Octavio Rodrigues, dr. med., spec. nevr.
Dr. Octavio Rodríguez‐Gómez. Born in Lugo, Spain (1982). He graduated in Medicine and Surgery in 2006 from the University of Santiago de Compostela. He got his training in Neurology in Hospital Clínico San Carlos (Madrid) between 2008 and 2012. He began his work at Fundació ACE in 2012, where he is combining clinical work in the diagnosis and treatment of people with cognitive impairment and research activity. He has been involved as a subinvestigator in more than 30 clinical trials for the treatment of Alzheimer´s disease. He is in charge of the coordination of the FACEHBI study, a longitudinal study in a cohort of individuals with subjective cognitive decline. He is also involved in the coordination of MOPEAD, a multi‐centric European study focused on patient engagement strategies (www.imi‐mopead.eu). His scientific interest is focused on the early diagnosis and prevention of AD, paying special attention to the study of preclinical AD and subjective cognitive decline. He is in charge of the recruitment of clinical trials for preclinical AD. Rodríguez is coordinating Fundació ACE´s strategy on patient engagement, preclinical diagnosis and prevention of dementia.
The FACEHBI Study
The disappointing results of clinical trials in people with Alzheimer´s disease (AD) dementia have highlighted the necessity to act earlier. Growing scientific evidence supports the idea that the biological events underlying AD begin years or even decades before the symptom onset, leading to the formulation of a new entity: preclinical AD. Preclinical AD can be seen as an opportunity to treat Alzheimer´s disease in the moment in which the therapies are supposed to be potentially more effective. The diagnosis of preclinical AD entirely relies in the positivity of specific biomarkers not issued to be applied to big populations because they are usually expensive and not completely innocuous. For this reason we need new harmless and easy to implement strategies to predict which individuals could be more likely to be biomarker positive. There is evidence that subjective cognitive decline SCD is associated with AD biomarkers and increases the risk of future cognitive impairment. Thus, including people with SCD in a cohort of individuals without objective cognitive impairment could be a cost‐effective strategy to increase the prevalence of preclinical AD.

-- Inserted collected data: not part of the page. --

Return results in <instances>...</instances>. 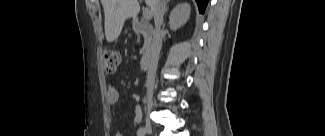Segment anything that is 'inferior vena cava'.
Returning <instances> with one entry per match:
<instances>
[{"label": "inferior vena cava", "mask_w": 325, "mask_h": 136, "mask_svg": "<svg viewBox=\"0 0 325 136\" xmlns=\"http://www.w3.org/2000/svg\"><path fill=\"white\" fill-rule=\"evenodd\" d=\"M151 9L154 13V22H155V39L153 44V53L151 63L147 73L146 87H147V96L152 97L154 83H155V75L158 64V56L161 48L160 41V27L163 22L162 10L163 4L162 0H152Z\"/></svg>", "instance_id": "inferior-vena-cava-1"}]
</instances>
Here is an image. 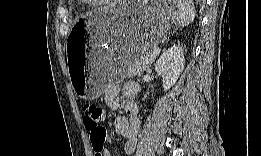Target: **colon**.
<instances>
[{"instance_id":"5ec220e1","label":"colon","mask_w":261,"mask_h":156,"mask_svg":"<svg viewBox=\"0 0 261 156\" xmlns=\"http://www.w3.org/2000/svg\"><path fill=\"white\" fill-rule=\"evenodd\" d=\"M81 111L84 126L90 132L92 148L98 154L104 146L106 139L105 129L101 125L104 118V110L96 104L87 102L82 104Z\"/></svg>"}]
</instances>
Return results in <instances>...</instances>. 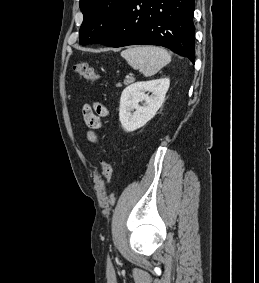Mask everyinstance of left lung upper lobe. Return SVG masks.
<instances>
[{
    "label": "left lung upper lobe",
    "mask_w": 259,
    "mask_h": 283,
    "mask_svg": "<svg viewBox=\"0 0 259 283\" xmlns=\"http://www.w3.org/2000/svg\"><path fill=\"white\" fill-rule=\"evenodd\" d=\"M130 0H80L84 15L80 29V44H96L115 29Z\"/></svg>",
    "instance_id": "5c2ea615"
}]
</instances>
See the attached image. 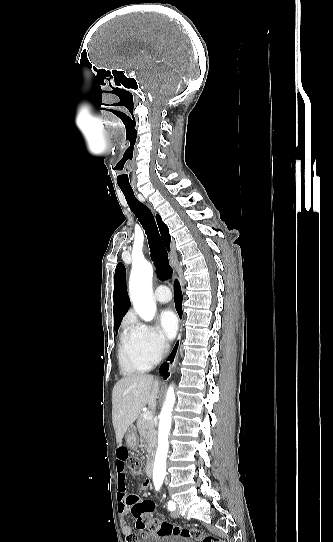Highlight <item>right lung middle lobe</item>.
Masks as SVG:
<instances>
[{"instance_id": "1", "label": "right lung middle lobe", "mask_w": 333, "mask_h": 542, "mask_svg": "<svg viewBox=\"0 0 333 542\" xmlns=\"http://www.w3.org/2000/svg\"><path fill=\"white\" fill-rule=\"evenodd\" d=\"M119 326L115 327V330L118 331Z\"/></svg>"}]
</instances>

FACEHBI is a longitudinal observational study carried out in individuals with SCD. Our objectives are to better delineate the biological and psychological phenomena involved in preclinical AD as well as the value of SCD as a predictor of cognitive impairment.

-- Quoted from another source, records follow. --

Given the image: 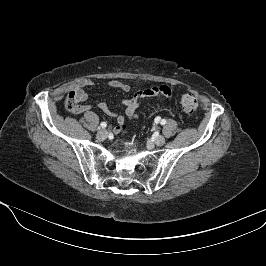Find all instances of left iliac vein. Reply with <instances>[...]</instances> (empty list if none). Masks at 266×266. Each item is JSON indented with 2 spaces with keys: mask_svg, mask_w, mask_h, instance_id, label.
Segmentation results:
<instances>
[{
  "mask_svg": "<svg viewBox=\"0 0 266 266\" xmlns=\"http://www.w3.org/2000/svg\"><path fill=\"white\" fill-rule=\"evenodd\" d=\"M154 143L157 145V146H162L165 144V138L161 135L155 137L154 139Z\"/></svg>",
  "mask_w": 266,
  "mask_h": 266,
  "instance_id": "obj_1",
  "label": "left iliac vein"
}]
</instances>
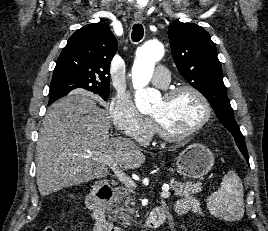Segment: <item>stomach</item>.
Wrapping results in <instances>:
<instances>
[{"instance_id": "1", "label": "stomach", "mask_w": 268, "mask_h": 231, "mask_svg": "<svg viewBox=\"0 0 268 231\" xmlns=\"http://www.w3.org/2000/svg\"><path fill=\"white\" fill-rule=\"evenodd\" d=\"M175 165L184 178H202L213 167L214 155L202 144H191L179 154Z\"/></svg>"}]
</instances>
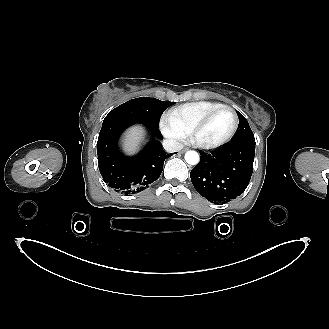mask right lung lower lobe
Returning <instances> with one entry per match:
<instances>
[{"mask_svg": "<svg viewBox=\"0 0 329 329\" xmlns=\"http://www.w3.org/2000/svg\"><path fill=\"white\" fill-rule=\"evenodd\" d=\"M130 124L111 122L101 128L97 141L100 173L111 188L121 194H135L148 188L163 170L164 160L170 156L159 141L158 128H150L151 141L134 157L124 156L118 147V139Z\"/></svg>", "mask_w": 329, "mask_h": 329, "instance_id": "1", "label": "right lung lower lobe"}]
</instances>
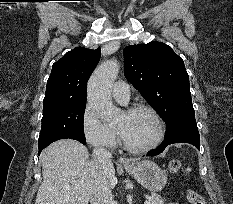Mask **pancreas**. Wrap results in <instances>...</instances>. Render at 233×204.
<instances>
[{
  "mask_svg": "<svg viewBox=\"0 0 233 204\" xmlns=\"http://www.w3.org/2000/svg\"><path fill=\"white\" fill-rule=\"evenodd\" d=\"M150 201L151 204H164L165 199H163L160 195L154 193L150 196Z\"/></svg>",
  "mask_w": 233,
  "mask_h": 204,
  "instance_id": "1",
  "label": "pancreas"
}]
</instances>
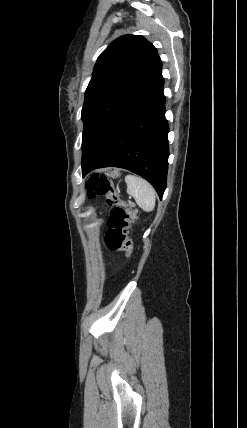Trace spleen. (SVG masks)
<instances>
[{"label":"spleen","mask_w":247,"mask_h":428,"mask_svg":"<svg viewBox=\"0 0 247 428\" xmlns=\"http://www.w3.org/2000/svg\"><path fill=\"white\" fill-rule=\"evenodd\" d=\"M127 193L134 197L140 208L150 212L155 207L156 192L154 188L144 179L128 175L125 179Z\"/></svg>","instance_id":"spleen-1"}]
</instances>
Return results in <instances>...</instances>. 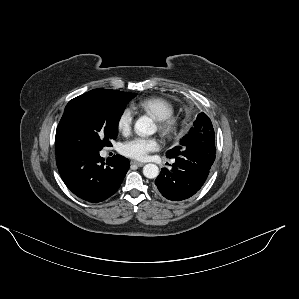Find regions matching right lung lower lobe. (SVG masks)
<instances>
[{"mask_svg":"<svg viewBox=\"0 0 299 299\" xmlns=\"http://www.w3.org/2000/svg\"><path fill=\"white\" fill-rule=\"evenodd\" d=\"M56 163L66 186L89 202H101L113 195L129 169L126 158L115 155L105 162L95 150L59 156Z\"/></svg>","mask_w":299,"mask_h":299,"instance_id":"right-lung-lower-lobe-1","label":"right lung lower lobe"}]
</instances>
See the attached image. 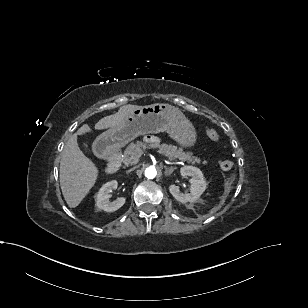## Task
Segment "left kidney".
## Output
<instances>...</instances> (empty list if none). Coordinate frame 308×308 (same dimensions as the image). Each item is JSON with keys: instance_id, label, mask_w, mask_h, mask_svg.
<instances>
[{"instance_id": "5707ae66", "label": "left kidney", "mask_w": 308, "mask_h": 308, "mask_svg": "<svg viewBox=\"0 0 308 308\" xmlns=\"http://www.w3.org/2000/svg\"><path fill=\"white\" fill-rule=\"evenodd\" d=\"M180 174L182 177H191L190 193H181L179 186L174 184L169 186L170 193L177 201L183 204L196 202L205 191L207 185L201 170L193 166H184L180 169Z\"/></svg>"}]
</instances>
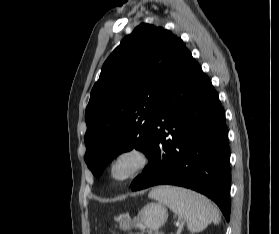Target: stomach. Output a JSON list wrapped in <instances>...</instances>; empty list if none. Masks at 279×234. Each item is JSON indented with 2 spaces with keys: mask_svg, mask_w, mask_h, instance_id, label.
<instances>
[{
  "mask_svg": "<svg viewBox=\"0 0 279 234\" xmlns=\"http://www.w3.org/2000/svg\"><path fill=\"white\" fill-rule=\"evenodd\" d=\"M167 216V210L162 204L149 203L133 219L128 214H122L115 220L120 223L123 230H127L129 226L142 224L146 228L156 231L166 222Z\"/></svg>",
  "mask_w": 279,
  "mask_h": 234,
  "instance_id": "obj_1",
  "label": "stomach"
}]
</instances>
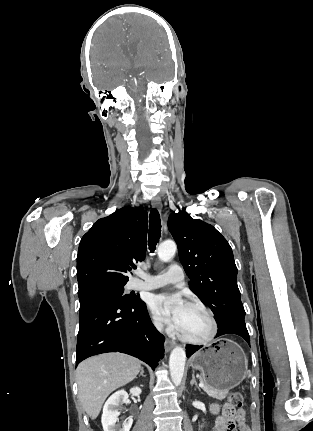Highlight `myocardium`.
<instances>
[{"label": "myocardium", "instance_id": "obj_1", "mask_svg": "<svg viewBox=\"0 0 313 431\" xmlns=\"http://www.w3.org/2000/svg\"><path fill=\"white\" fill-rule=\"evenodd\" d=\"M188 306L204 311L207 314V316L209 317L212 329H211L209 336L204 338V339H192V338H189V337L183 335L182 333H179V338L183 342L191 344V345H207V344L211 343L215 339V337L217 336L218 330H219L218 321H217V318H216L214 312L209 307H207L205 304H203L201 302L193 301V302H190L188 304Z\"/></svg>", "mask_w": 313, "mask_h": 431}]
</instances>
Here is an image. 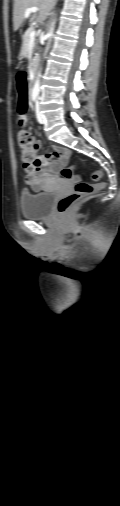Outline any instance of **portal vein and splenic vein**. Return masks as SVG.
Returning a JSON list of instances; mask_svg holds the SVG:
<instances>
[{"instance_id": "1", "label": "portal vein and splenic vein", "mask_w": 120, "mask_h": 506, "mask_svg": "<svg viewBox=\"0 0 120 506\" xmlns=\"http://www.w3.org/2000/svg\"><path fill=\"white\" fill-rule=\"evenodd\" d=\"M37 11H38V8H37V7H30V8H28V9L26 10V12H25V16H29V14H30V13H36ZM35 34H36V31H35V30H32V31L30 32V36H31V37H34V36H35Z\"/></svg>"}]
</instances>
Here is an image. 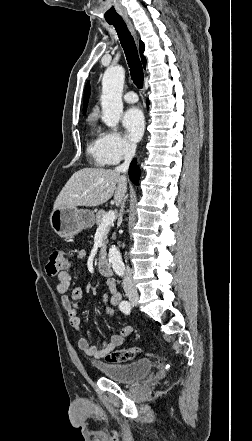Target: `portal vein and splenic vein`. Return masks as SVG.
Returning a JSON list of instances; mask_svg holds the SVG:
<instances>
[{"label":"portal vein and splenic vein","mask_w":252,"mask_h":441,"mask_svg":"<svg viewBox=\"0 0 252 441\" xmlns=\"http://www.w3.org/2000/svg\"><path fill=\"white\" fill-rule=\"evenodd\" d=\"M116 218V214L114 211L110 210L108 213H106L103 217L102 223L100 224V227H106L114 222Z\"/></svg>","instance_id":"18ae733b"}]
</instances>
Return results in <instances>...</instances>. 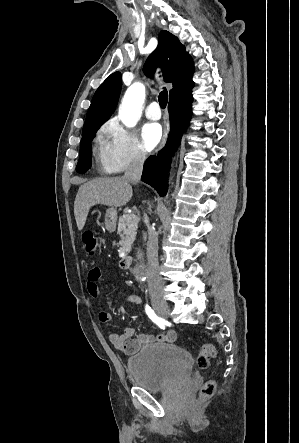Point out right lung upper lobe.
<instances>
[{
  "mask_svg": "<svg viewBox=\"0 0 299 443\" xmlns=\"http://www.w3.org/2000/svg\"><path fill=\"white\" fill-rule=\"evenodd\" d=\"M158 46L152 52L144 65L146 75H153L157 65L163 71L166 82L173 83L170 95L192 82L193 62L185 47L178 38L168 31H161L158 36ZM120 72L111 74L97 89L92 99L83 132L107 121L115 110L122 85Z\"/></svg>",
  "mask_w": 299,
  "mask_h": 443,
  "instance_id": "1",
  "label": "right lung upper lobe"
}]
</instances>
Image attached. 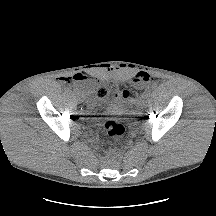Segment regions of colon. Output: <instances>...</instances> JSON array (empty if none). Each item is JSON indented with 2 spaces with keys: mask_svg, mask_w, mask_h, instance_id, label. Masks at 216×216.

200 individuals older than 49 years without cognitive impairment diagnosed with SCD in Fundació ACE (Barcelona) have been recruited for the FACEHBI study. The FACEHBI protocol includes a set of multimodal biomarkers, combined with a very comprehensive neuropsychological assessment. Lifestyle risk factors, personality traits and social environment are carefully assessed as well. The different assessments will be repeated at yearly follow up visits.

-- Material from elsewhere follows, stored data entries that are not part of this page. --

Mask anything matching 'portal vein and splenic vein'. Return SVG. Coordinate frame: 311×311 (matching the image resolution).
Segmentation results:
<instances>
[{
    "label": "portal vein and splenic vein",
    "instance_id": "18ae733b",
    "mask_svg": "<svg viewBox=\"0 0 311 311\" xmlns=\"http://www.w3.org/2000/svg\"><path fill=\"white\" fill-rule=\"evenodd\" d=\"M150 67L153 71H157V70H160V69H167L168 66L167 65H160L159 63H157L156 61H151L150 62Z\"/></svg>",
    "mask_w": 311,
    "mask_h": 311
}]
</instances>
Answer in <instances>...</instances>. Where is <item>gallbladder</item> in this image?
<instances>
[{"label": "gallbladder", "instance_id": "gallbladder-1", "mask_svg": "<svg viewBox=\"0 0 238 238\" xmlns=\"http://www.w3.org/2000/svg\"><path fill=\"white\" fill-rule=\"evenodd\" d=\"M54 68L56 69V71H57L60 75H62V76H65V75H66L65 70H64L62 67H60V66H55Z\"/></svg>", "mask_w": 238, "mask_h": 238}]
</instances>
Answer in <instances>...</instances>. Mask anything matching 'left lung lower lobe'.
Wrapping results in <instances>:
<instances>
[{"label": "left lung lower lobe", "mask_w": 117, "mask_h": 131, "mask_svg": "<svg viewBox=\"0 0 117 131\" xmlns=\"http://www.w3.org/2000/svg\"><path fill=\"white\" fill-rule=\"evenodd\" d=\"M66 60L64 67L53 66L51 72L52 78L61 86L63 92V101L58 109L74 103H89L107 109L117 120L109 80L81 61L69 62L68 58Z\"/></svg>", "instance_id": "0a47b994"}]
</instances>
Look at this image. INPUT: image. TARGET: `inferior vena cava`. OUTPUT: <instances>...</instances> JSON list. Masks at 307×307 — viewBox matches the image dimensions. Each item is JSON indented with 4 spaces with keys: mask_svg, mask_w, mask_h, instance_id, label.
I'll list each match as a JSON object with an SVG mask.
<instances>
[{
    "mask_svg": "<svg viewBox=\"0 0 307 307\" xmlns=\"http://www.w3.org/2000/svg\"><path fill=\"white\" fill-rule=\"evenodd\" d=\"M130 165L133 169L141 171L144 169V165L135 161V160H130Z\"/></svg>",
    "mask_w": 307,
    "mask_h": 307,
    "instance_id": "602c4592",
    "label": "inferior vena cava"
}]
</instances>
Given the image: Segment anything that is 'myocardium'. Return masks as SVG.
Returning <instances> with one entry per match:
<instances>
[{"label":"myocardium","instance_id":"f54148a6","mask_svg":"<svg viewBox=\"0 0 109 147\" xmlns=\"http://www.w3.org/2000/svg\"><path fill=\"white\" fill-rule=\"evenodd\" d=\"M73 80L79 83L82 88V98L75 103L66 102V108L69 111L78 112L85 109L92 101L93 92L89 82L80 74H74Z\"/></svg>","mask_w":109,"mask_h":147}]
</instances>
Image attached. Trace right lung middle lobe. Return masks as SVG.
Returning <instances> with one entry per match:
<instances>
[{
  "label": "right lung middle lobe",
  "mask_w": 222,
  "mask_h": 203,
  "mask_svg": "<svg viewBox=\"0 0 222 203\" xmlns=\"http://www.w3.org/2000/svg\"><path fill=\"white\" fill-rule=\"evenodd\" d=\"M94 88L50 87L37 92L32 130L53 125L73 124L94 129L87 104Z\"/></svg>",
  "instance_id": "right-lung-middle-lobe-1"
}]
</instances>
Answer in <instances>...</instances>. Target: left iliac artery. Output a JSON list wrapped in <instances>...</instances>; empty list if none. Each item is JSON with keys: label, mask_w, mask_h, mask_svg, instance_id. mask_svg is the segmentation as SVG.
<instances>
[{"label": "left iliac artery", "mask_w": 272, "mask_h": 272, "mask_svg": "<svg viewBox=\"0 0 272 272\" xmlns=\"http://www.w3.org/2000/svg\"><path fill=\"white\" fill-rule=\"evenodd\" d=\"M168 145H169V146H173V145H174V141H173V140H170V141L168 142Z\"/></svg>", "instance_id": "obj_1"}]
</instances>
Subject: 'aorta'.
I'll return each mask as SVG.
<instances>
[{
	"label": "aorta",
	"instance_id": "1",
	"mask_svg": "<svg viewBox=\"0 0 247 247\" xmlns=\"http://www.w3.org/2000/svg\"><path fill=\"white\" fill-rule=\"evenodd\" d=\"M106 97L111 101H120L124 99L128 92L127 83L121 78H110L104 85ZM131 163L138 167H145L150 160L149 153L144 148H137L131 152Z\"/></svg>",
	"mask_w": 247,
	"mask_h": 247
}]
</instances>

The recruitment and the first follow up have been completed for all the participants. The mean age is 65 years old and 70% of the participants are women
SCD can be understood as an opportunity to identify individuals at high risk of developing cognitive impairment. FACEHBI is an ambitious longitudinal project intended to study risk factors, multimodal biomarkers and cognition in a sample of individuals with SCD.